今後自動車メーカーはトランプのいいなりになるのか?

デトロイトショーのプレスブリーフィングでトヨタ自動車はアメリカに対し今後5年間に100億ドル(1兆1500億円)の投資を行うと発表した。「トランプ次期大統領にツイッターで揺さぶりを掛けられ負けた」という声も出ている。今後も日本の自動車メーカーはトランプ発言に振り回されることになるのだろうか?

まずトヨタの決定だけれど、常識的に考えても他に選択の余地は無かった。一昔前まで「自動車産業が栄えている国で生産し消費国に輸出される」という形態だった自動車産業ながら、今や「その国で売るクルマはその国で作る」方向になっている。大きな雇用を生むためだ。当然のことながら国家が自動車産業を管理するようになっている。

アメリカ市場に於いても「日本や欧州で生産したクルマをアメリカに輸出する」というビジネススタイルは1990年代に終わり、現地生産が基本。ただアメリカの場合、メキシコとカナダとの間に『NAFTA』と言う関税無しの自由貿易協定を結んでいる。したがってアメリカで売るクルマは北米大陸で作れば何の問題も無かった。
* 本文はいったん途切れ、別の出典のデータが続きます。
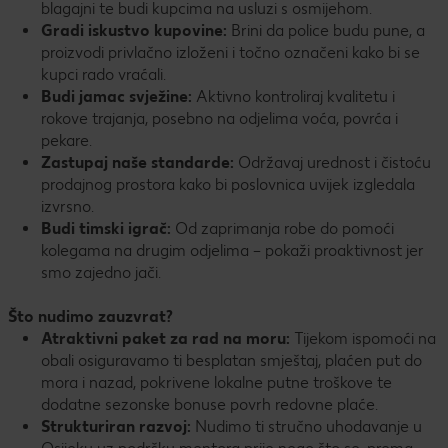
blagajni te budi kupcima na usluzi s osmijehom.
Gradi iskustvo kupovine:
Brini da police budu pune, a
proizvodi privlačno izloženi i točno označeni kako bi se
kupci rado vraćali.
Budi jamac svježine:
Aktivno kontroliraj kvalitetu i
rokove trajanja, posebno na odjelima voća, povrća i
pekare.
Zastupaj naše standarde:
Održavaj urednost i čistoću
prodajnog prostora kako bi poslovnica uvijek izgledala
izvrsno.
Budi timski igrač:
Od zaprimanja robe do pomoći
kolegama na drugim odjelima – pokaži proaktivnost jer
smo zajedno jači.
Što nudimo zauzvrat?
Atraktivni paket za rad na moru:
Tijekom ispomoći na
obali osiguravamo ti besplatan smještaj, plaćen put do
mora i nazad, pokrivene lokalne putne troškove te
dodatne sezonske bonuse povrh redovne plaće.
Strukturiran razvoj:
Nudimo ti stručno uhodavanje u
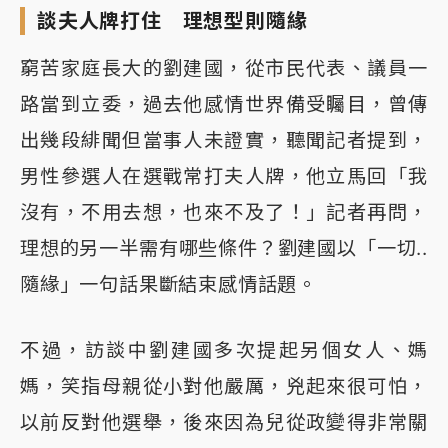
談夫人牌打住 理想型則隨緣
窮苦家庭長大的劉建國，從市民代表、議員一
路當到立委，過去他感情世界備受矚目，曾傳
出幾段緋聞但當事人未證實，聽聞記者提到，
男性參選人在選戰常打夫人牌，他立馬回「我
沒有，不用去想，也來不及了！」記者再問，
理想的另一半需有哪些條件？劉建國以「一切..
隨緣」一句話果斷結束感情話題。
不過，訪談中劉建國多次提起另個女人、媽
媽，笑指母親從小對他嚴厲，兇起來很可怕，
以前反對他選舉，後來因為兒從政變得非常關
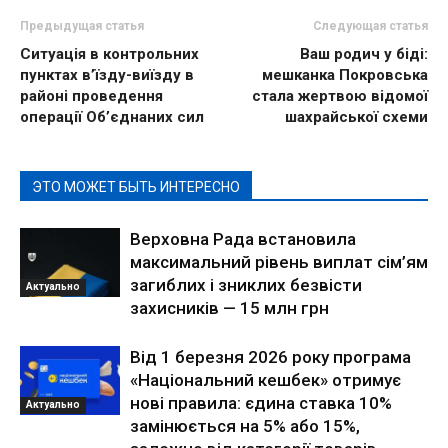
Предыдущая статья
Следующая статья
Ситуація в контрольних
Ваш родич у біді:
пунктах в’їзду-виїзду в
мешканка Покровська
районі проведення
стала жертвою відомої
операції Об’єднаних сил
шахрайської схеми
ЭТО МОЖЕТ БЫТЬ ИНТЕРЕСНО
Верховна Рада встановила
максимальний рівень виплат сім’ям
загиблих і зниклих безвісти
Актуально
захисників — 15 млн грн
Від 1 березня 2026 року програма
«Національний кешбек» отримує
нові правила: єдина ставка 10%
Актуально
замінюється на 5% або 15%,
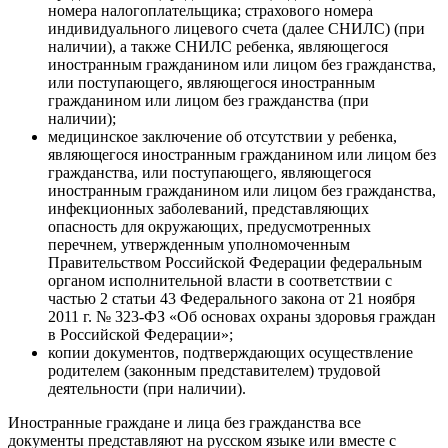
номера налогоплательщика; страхового номера
индивидуального лицевого счета (далее СНИЛС) (при
наличии), а также СНИЛС ребенка, являющегося
иностранным гражданином или лицом без гражданства,
или поступающего, являющегося иностранным
гражданином или лицом без гражданства (при
наличии);
медицинское заключение об отсутствии у ребенка,
являющегося иностранным гражданином или лицом без
гражданства, или поступающего, являющегося
иностранным гражданином или лицом без гражданства,
инфекционных заболеваний, представляющих
опасность для окружающих, предусмотренных
перечнем, утвержденным уполномоченным
Правительством Российской Федерации федеральным
органом исполнительной власти в соответствии с
частью 2 статьи 43 Федерального закона от 21 ноября
2011 г. № 323-ФЗ «Об основах охраны здоровья граждан
в Российской Федерации»;
копии документов, подтверждающих осуществление
родителем (законным представителем) трудовой
деятельности (при наличии).
Иностранные граждане и лица без гражданства все
документы представляют на русском языке или вместе с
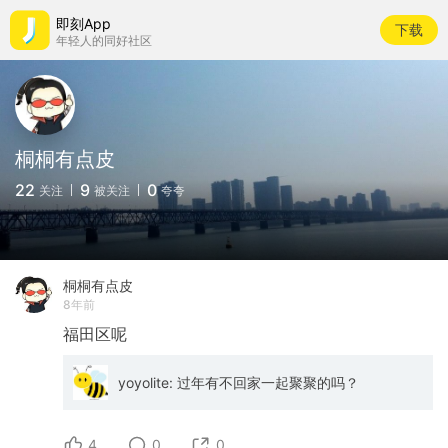
即刻App
下载
年轻人的同好社区
桐桐有点皮
22
9
0
关注
被关注
夸夸
桐桐有点皮
8年前
福田区呢
yoyolite: 过年有不回家一起聚聚的吗？
4
0
0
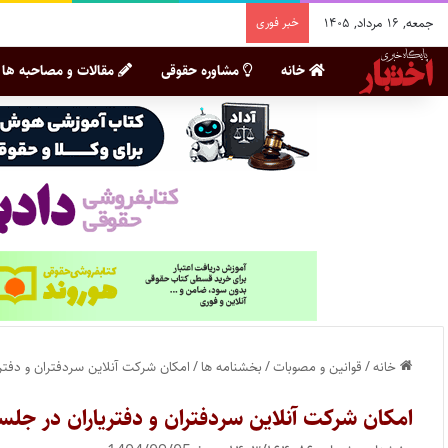
جمعه, ۱۶ مرداد, ۱۴۰۵
خبر فوری
خانه
مشاوره حقوقی
مقالات و مصاحبه ها
خانه
/
قوانین و مصوبات
/
بخشنامه ها
/
امکان شرکت آنلاین سردفتران و دفتری
امکان شرکت آنلاین سردفتران و دفتریاران در جلس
アメリカの方針が変わり「やはりアメリカで売るクルマはアメリカで作って欲しい」と言われたなら、その意思は尊重しなければならない。政府間で決めたことに対し企業は関与出来ない。今後、トヨタ以外の自動車メーカーも、NAFTAに動きあればアメリカに投資しなければならないだろう。

今後問題になるのは「トランプの言うことなら全部聞かなければならないのか」という点である。これに対する答えも簡単だ。「正論なら聞かざるをえない」。とは言え日本の自動車メーカーは長い間、アメリカと協議を続けてきた。アメリカでアメリカに売るためのクルマを作っている限り何の問題も無い。

メキシコ工場についてのみ、今までも「アメリカ目線の正論」で考えたらおかしいとされてきた。マツダのようにアメリカ生産から撤退し、メキシコに工場を作ることは危険だと言われている(マツダは早急に対応策を練るべきだと思う)。だからこそトヨタはすぐ理解し、大サービスの対応した。

トランプ次期大統領が理にかなわないことを言い始めたらどうすべきか? その時はアメリカの社会でコンセンサスを作ることだろう。すでにトランプ次期大統領の足元を見ると厳しい。女優のメリル・ストリーブさんの「障害者を侮辱することは悲しい」という演説が「アメリカの良心」を激しく揺さぶっている。

強気のトランプさんながら「アメリカの良心」(道徳や価値観を含む)に逆らえば手強いしっぺ返しが待っている。日本の自動車メーカーは正論で対応している限り、無理難題を突きつけられたら「アメリカ」というトランプ次期大統領より強くて大きい味方がバックアップしてくれるだろう。